Tuples -- who needs 'em

Martijn Faassen m.faassen at vet.uu.nl
Wed Apr 5 08:05:57 EDT 2000


Bob Alexander <bobalex at home.com> wrote:
> I agree with this, too (noting Lisp as possibly the worst example --
> although a fine language with clear favorable influences on Python). But
> my issue is not about syntax.

> However, too bad about that nasty syntax irregularity that using parens for
> tuples presents  (1,)  (Couldn't resist  ;-)

But tuples are nice in particular for their *syntax*. With tuples, you
can do:

def foo():
    return 1, 2, 3, 4

first, second, third, fourth = foo()

I think this is nice syntax. Without tuples it'd not be as nice. It's not
so much about efficiency. This pattern occurs all over Python.

[snip]
> Yet the concept of array is pretty fundamental to programming. Arrays are
> usually thought of as mutable. Anyone having trouble with that concept is
> pre-beginner  :-)

Anyone having trouble with the concept of immutable lists must have never
heard of functional programming?

[snip]
> I'm sure tuples are not an acciental feature. And my issue comes from
> understanding, not lack of understanding.

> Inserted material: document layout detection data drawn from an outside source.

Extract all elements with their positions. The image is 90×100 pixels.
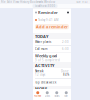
staticText: Add a reminder — [36, 24, 68, 29]
button[interactable]: Water plants — [33, 39, 71, 45]
button[interactable]: Call mum — [33, 46, 71, 52]
staticText: ACTIVITY — [35, 63, 55, 68]
button[interactable]: Add a reminder — [35, 24, 69, 29]
staticText: Call mum — [35, 47, 47, 51]
staticText: MORE — [35, 86, 47, 91]
staticText: Today 9:41 AM — [38, 18, 58, 22]
button[interactable]: Lists — [42, 89, 52, 100]
staticText: 3 of 5 completed — [35, 58, 60, 62]
staticText: 12 days — [35, 73, 45, 76]
staticText: File Edit View History Bookmarks Window — [1, 0, 55, 4]
staticText: Tue 9:41 — [76, 0, 89, 4]
staticText: TODAY — [35, 34, 49, 39]
staticText: Me — [64, 94, 68, 98]
staticText: localhost:3000 — [34, 4, 56, 8]
staticText: Stats — [54, 94, 59, 98]
staticText: Reminder — [38, 10, 58, 15]
staticText: Weekly goal — [35, 53, 57, 58]
staticText: Lists — [45, 94, 50, 98]
button[interactable]: Home — [33, 89, 42, 100]
staticText: Streak — [35, 70, 44, 73]
staticText: Water plants — [35, 40, 51, 44]
button[interactable]: Stats — [52, 89, 62, 100]
staticText: 84% — [63, 73, 69, 76]
staticText: 2:00 — [62, 40, 69, 44]
staticText: 6:30 — [62, 47, 69, 51]
staticText: Top streak week — [35, 81, 56, 84]
staticText: Done — [61, 70, 69, 73]
staticText: Home — [34, 94, 42, 98]
button[interactable]: Me — [62, 89, 71, 100]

Given the above two items, I don't think you understand tuples yet. I
consider tuples to be mostly nice syntax (with one nit, the single element
tuple). You could almost see the immutability semantics being there to
support the syntax, not the other way around. It might be possible to preserve
the nice syntax and still get rid of tuples, if you still allow this:

foo, bar, baz = [1, 2, 3]

But this is less symmetrical, and since lists are mutable, this may go wrong
far more easily.

Regards,

Martijn
-- 
History of the 20th Century: WW1, WW2, WW3?
No, WWW -- Could we be going in the right direction?